Apple should be banned from entering anti-competitive e-book distribution contracts for five years and should end its business ties with five publishers with which it conspired to raise e-book prices, federal and state regulators said on Friday.
The U.S. Department of Justice and 33 U.S. states and territories proposed those sanctions after a federal judge in New York found in a civil antitrust case last month that Apple played a "central role" in a conspiracy with the publishers to raise e-book prices.
Regulators also want Apple to let retailers such as Amazon.com Inc and Barnes & Noble provide links to make it easier for consumers to compare prices.
They also want Apple to use an outside monitor to ensure that its internal antitrust compliance policies are strong enough to catch illegal conduct before consumers are harmed. The proposed changes require the approval of Judge Denise Cote.

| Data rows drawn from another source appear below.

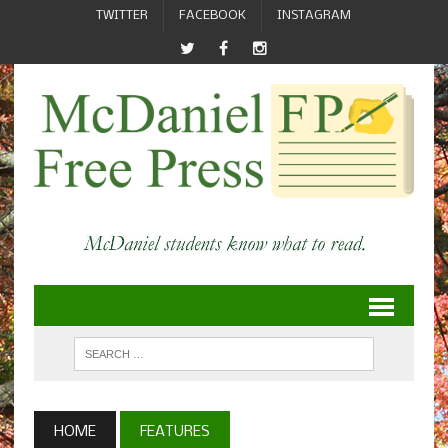
TWITTER
FACEBOOK
INSTAGRAM
HOME
FEATURES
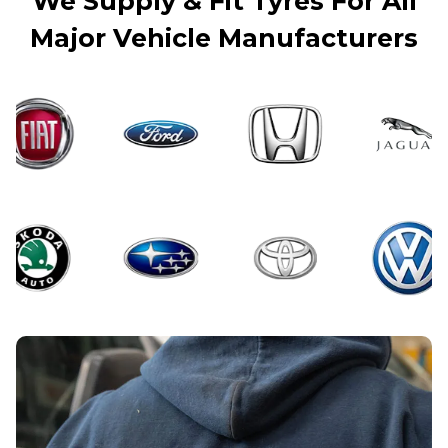
We Supply & Fit Tyres For All
Major Vehicle Manufacturers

"Under the department's proposed order, Apple's illegal conduct will cease, and Apple and its senior executives will be prevented from conspiring to thwart competition," said Bill Baer, head of the Justice Department's antitrust division.
Apple did not immediately respond to requests for comment. It has said it did not conspire to fix e-book prices and that it planned to appeal last month's court decision.
Regulators accused Apple of conspiring to undercut Amazon.com's e-book dominance, causing some prices to rise to $12.99 or $14.99 from the $9.99 that Amazon.com was charging.
They said the alleged collusion had begun in late 2009 and continued into early 2010, as Cupertino, California-based Apple was launching its popular iPad tablet.
The publishers were Hachette Book Group, HarperCollins, Penguin Group (USA), Simon & Schuster and Macmillan.
Only Apple went to trial, while the publishers agreed to pay more than $166 million for the benefit of consumers.
A hearing to discuss remedies is scheduled for Aug. 9. Judge Cote has said she also plans to hold a trial on damages.